(What is being asked):
Your output should repeat each record below with no differences.

+++ Records +++

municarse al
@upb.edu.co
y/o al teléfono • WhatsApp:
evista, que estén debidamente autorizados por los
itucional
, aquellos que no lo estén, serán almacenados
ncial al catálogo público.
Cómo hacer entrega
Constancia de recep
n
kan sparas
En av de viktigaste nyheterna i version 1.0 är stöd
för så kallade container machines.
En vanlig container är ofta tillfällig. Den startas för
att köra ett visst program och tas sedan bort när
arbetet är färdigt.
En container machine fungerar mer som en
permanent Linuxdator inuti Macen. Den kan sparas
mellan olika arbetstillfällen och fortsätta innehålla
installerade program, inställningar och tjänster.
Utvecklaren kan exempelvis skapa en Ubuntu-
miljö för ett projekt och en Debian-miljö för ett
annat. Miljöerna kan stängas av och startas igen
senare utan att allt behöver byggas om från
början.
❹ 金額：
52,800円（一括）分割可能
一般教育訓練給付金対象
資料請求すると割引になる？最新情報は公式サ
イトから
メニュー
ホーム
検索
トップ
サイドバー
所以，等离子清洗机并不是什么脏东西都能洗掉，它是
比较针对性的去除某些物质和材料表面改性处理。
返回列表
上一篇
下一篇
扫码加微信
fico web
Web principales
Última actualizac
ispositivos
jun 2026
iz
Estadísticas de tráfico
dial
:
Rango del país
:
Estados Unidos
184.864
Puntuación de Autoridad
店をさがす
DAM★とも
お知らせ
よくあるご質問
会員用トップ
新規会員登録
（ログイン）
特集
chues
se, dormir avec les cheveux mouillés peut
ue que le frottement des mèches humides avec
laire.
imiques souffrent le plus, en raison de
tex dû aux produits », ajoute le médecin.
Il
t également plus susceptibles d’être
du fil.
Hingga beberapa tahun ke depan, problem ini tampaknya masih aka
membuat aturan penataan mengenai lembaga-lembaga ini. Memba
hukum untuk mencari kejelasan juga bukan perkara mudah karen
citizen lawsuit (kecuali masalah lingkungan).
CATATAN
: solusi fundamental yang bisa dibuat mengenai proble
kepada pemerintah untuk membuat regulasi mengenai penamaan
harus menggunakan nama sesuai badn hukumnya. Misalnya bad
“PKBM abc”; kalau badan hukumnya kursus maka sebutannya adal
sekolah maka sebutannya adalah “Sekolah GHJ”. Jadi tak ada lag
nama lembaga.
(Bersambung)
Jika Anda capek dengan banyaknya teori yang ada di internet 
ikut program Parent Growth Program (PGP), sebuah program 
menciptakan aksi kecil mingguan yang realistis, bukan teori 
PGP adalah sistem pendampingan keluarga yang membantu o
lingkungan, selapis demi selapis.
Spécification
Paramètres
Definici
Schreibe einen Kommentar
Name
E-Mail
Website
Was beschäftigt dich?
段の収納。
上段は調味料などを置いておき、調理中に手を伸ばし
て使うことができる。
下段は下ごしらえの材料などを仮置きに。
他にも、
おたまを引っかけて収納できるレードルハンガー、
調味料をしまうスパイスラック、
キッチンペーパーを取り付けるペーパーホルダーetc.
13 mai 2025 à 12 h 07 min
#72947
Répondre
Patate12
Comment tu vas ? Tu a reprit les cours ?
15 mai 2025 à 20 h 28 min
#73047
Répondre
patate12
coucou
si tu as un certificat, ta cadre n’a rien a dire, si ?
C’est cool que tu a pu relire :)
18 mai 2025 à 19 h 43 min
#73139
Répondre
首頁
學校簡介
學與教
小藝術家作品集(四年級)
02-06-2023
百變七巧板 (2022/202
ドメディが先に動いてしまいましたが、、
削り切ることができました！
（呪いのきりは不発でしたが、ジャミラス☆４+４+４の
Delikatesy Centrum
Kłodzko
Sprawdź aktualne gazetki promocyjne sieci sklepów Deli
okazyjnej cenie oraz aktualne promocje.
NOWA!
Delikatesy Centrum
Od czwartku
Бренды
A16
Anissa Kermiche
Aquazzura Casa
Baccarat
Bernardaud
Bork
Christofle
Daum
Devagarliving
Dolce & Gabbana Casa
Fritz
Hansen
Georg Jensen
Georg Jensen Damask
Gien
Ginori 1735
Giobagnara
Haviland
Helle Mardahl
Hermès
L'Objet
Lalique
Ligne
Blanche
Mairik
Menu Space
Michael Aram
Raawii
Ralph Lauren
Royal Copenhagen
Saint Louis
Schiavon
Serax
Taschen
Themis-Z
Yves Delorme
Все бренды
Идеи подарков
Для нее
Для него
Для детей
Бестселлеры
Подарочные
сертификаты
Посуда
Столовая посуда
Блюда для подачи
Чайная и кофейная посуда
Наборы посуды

+++

(Finished task):
municarse al
@upb.edu.co
y/o al teléfono • WhatsApp:
evista, que estén debidamente autorizados por los
itucional
, aquellos que no lo estén, serán almacenados
ncial al catálogo público.
Cómo hacer entrega
Constancia de recep
n
kan sparas
En av de viktigaste nyheterna i version 1.0 är stöd
för så kallade container machines.
En vanlig container är ofta tillfällig. Den startas för
att köra ett visst program och tas sedan bort när
arbetet är färdigt.
En container machine fungerar mer som en
permanent Linuxdator inuti Macen. Den kan sparas
mellan olika arbetstillfällen och fortsätta innehålla
installerade program, inställningar och tjänster.
Utvecklaren kan exempelvis skapa en Ubuntu-
miljö för ett projekt och en Debian-miljö för ett
annat. Miljöerna kan stängas av och startas igen
senare utan att allt behöver byggas om från
början.
❹ 金額：
52,800円（一括）分割可能
一般教育訓練給付金対象
資料請求すると割引になる？最新情報は公式サ
イトから
メニュー
ホーム
検索
トップ
サイドバー
所以，等离子清洗机并不是什么脏东西都能洗掉，它是
比较针对性的去除某些物质和材料表面改性处理。
返回列表
上一篇
下一篇
扫码加微信
fico web
Web principales
Última actualizac
ispositivos
jun 2026
iz
Estadísticas de tráfico
dial
:
Rango del país
:
Estados Unidos
184.864
Puntuación de Autoridad
店をさがす
DAM★とも
お知らせ
よくあるご質問
会員用トップ
新規会員登録
（ログイン）
特集
chues
se, dormir avec les cheveux mouillés peut
ue que le frottement des mèches humides avec
laire.
imiques souffrent le plus, en raison de
tex dû aux produits », ajoute le médecin.
Il
t également plus susceptibles d’être
du fil.
Hingga beberapa tahun ke depan, problem ini tampaknya masih aka
membuat aturan penataan mengenai lembaga-lembaga ini. Memba
hukum untuk mencari kejelasan juga bukan perkara mudah karen
citizen lawsuit (kecuali masalah lingkungan).
CATATAN
: solusi fundamental yang bisa dibuat mengenai proble
kepada pemerintah untuk membuat regulasi mengenai penamaan
harus menggunakan nama sesuai badn hukumnya. Misalnya bad
“PKBM abc”; kalau badan hukumnya kursus maka sebutannya adal
sekolah maka sebutannya adalah “Sekolah GHJ”. Jadi tak ada lag
nama lembaga.
(Bersambung)
Jika Anda capek dengan banyaknya teori yang ada di internet 
ikut program Parent Growth Program (PGP), sebuah program 
menciptakan aksi kecil mingguan yang realistis, bukan teori 
PGP adalah sistem pendampingan keluarga yang membantu o
lingkungan, selapis demi selapis.
Spécification
Paramètres
Definici
Schreibe einen Kommentar
Name
E-Mail
Website
Was beschäftigt dich?
段の収納。
上段は調味料などを置いておき、調理中に手を伸ばし
て使うことができる。
下段は下ごしらえの材料などを仮置きに。
他にも、
おたまを引っかけて収納できるレードルハンガー、
調味料をしまうスパイスラック、
キッチンペーパーを取り付けるペーパーホルダーetc.
13 mai 2025 à 12 h 07 min
#72947
Répondre
Patate12
Comment tu vas ? Tu a reprit les cours ?
15 mai 2025 à 20 h 28 min
#73047
Répondre
patate12
coucou
si tu as un certificat, ta cadre n’a rien a dire, si ?
C’est cool que tu a pu relire :)
18 mai 2025 à 19 h 43 min
#73139
Répondre
首頁
學校簡介
學與教
小藝術家作品集(四年級)
02-06-2023
百變七巧板 (2022/202
ドメディが先に動いてしまいましたが、、
削り切ることができました！
（呪いのきりは不発でしたが、ジャミラス☆４+４+４の
Delikatesy Centrum
Kłodzko
Sprawdź aktualne gazetki promocyjne sieci sklepów Deli
okazyjnej cenie oraz aktualne promocje.
NOWA!
Delikatesy Centrum
Od czwartku
Бренды
A16
Anissa Kermiche
Aquazzura Casa
Baccarat
Bernardaud
Bork
Christofle
Daum
Devagarliving
Dolce & Gabbana Casa
Fritz
Hansen
Georg Jensen
Georg Jensen Damask
Gien
Ginori 1735
Giobagnara
Haviland
Helle Mardahl
Hermès
L'Objet
Lalique
Ligne
Blanche
Mairik
Menu Space
Michael Aram
Raawii
Ralph Lauren
Royal Copenhagen
Saint Louis
Schiavon
Serax
Taschen
Themis-Z
Yves Delorme
Все бренды
Идеи подарков
Для нее
Для него
Для детей
Бестселлеры
Подарочные
сертификаты
Посуда
Столовая посуда
Блюда для подачи
Чайная и кофейная посуда
Наборы посуды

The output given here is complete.